[Source information]
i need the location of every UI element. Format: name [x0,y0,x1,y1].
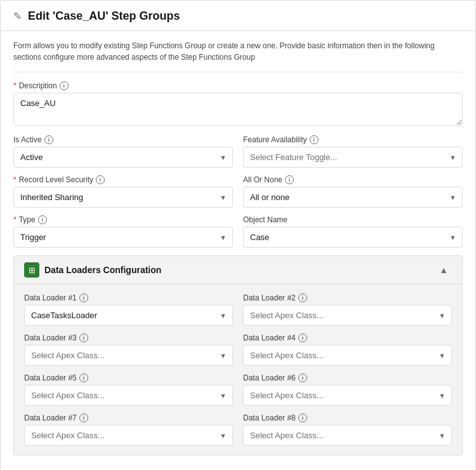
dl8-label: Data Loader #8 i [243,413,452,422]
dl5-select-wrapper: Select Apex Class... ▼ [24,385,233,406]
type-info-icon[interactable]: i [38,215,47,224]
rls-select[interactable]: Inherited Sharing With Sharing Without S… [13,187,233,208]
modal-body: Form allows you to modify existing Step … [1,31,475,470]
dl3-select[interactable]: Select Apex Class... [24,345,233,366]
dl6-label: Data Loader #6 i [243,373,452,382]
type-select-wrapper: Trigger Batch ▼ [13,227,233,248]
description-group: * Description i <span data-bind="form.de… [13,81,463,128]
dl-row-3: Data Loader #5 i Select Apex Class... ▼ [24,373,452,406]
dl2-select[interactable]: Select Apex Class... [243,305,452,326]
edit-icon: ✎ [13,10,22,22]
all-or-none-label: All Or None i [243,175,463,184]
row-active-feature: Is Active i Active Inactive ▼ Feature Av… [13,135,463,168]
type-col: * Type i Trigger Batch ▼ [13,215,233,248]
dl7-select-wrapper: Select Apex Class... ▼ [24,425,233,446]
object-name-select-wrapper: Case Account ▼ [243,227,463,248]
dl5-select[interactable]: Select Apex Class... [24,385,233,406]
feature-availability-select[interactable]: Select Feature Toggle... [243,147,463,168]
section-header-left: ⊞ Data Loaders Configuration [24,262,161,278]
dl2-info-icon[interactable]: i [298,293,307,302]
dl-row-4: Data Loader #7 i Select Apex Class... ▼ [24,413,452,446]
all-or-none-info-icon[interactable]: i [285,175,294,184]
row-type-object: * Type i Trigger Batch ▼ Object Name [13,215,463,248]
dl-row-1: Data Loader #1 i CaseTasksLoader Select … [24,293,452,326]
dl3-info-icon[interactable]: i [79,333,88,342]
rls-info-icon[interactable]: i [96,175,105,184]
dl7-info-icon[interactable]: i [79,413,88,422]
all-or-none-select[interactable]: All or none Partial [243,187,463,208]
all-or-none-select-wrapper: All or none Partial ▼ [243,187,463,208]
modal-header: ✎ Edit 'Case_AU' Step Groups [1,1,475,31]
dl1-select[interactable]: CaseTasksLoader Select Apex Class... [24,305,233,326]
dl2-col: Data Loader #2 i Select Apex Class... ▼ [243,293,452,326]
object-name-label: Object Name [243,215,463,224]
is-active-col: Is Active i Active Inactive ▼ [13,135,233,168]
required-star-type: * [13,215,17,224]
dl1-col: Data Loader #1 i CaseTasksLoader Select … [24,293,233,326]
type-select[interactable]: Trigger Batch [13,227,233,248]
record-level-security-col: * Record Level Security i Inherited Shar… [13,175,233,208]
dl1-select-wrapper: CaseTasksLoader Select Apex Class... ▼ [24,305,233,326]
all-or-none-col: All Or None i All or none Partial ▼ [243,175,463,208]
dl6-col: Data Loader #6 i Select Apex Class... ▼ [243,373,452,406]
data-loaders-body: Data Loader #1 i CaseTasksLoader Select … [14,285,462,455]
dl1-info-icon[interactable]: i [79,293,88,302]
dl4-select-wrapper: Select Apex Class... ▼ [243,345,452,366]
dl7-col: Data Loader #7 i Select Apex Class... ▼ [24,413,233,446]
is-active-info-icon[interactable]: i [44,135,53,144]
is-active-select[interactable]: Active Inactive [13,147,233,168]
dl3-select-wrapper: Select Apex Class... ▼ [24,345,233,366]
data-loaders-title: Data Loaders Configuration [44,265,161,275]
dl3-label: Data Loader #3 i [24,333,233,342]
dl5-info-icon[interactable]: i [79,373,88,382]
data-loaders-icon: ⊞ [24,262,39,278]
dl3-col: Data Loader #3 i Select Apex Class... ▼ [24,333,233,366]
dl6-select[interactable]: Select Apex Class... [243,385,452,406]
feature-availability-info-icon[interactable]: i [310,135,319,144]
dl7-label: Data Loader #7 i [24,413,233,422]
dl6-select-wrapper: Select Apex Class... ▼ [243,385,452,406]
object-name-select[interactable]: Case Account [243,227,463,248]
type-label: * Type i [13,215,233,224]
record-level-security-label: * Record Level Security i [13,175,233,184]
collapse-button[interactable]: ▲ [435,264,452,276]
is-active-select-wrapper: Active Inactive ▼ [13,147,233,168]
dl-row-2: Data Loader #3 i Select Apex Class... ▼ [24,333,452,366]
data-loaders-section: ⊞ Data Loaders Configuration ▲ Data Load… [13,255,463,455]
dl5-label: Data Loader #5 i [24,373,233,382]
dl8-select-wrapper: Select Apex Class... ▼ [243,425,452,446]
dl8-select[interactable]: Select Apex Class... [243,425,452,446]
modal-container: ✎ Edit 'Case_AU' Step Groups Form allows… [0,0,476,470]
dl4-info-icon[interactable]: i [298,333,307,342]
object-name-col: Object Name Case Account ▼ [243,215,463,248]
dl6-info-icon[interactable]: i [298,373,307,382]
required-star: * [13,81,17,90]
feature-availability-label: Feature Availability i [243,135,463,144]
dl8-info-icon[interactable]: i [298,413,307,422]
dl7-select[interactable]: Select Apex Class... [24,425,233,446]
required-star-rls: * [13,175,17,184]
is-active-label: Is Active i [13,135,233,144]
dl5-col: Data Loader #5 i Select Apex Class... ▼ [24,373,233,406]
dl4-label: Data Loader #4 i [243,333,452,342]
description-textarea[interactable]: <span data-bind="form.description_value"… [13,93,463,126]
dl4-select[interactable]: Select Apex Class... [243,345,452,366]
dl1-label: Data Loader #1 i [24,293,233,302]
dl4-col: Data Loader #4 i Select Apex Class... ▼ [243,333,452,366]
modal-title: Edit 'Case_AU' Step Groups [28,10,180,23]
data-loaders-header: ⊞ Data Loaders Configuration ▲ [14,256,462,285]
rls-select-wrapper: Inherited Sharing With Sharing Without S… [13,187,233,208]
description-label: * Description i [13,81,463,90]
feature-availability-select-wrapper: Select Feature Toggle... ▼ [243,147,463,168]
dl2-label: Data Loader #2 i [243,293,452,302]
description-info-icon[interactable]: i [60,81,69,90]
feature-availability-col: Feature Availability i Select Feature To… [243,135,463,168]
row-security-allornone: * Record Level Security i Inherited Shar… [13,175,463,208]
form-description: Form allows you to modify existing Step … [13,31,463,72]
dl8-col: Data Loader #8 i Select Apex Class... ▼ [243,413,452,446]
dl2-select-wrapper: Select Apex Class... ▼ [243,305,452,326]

[Problem to work on] All lines above containing the string "Batch": copy each one.

[Solution to this problem]
type-select-wrapper: Trigger Batch ▼ [13,227,233,248]
type-col: * Type i Trigger Batch ▼ [13,215,233,248]
row-type-object: * Type i Trigger Batch ▼ Object Name [13,215,463,248]
type-select[interactable]: Trigger Batch [13,227,233,248]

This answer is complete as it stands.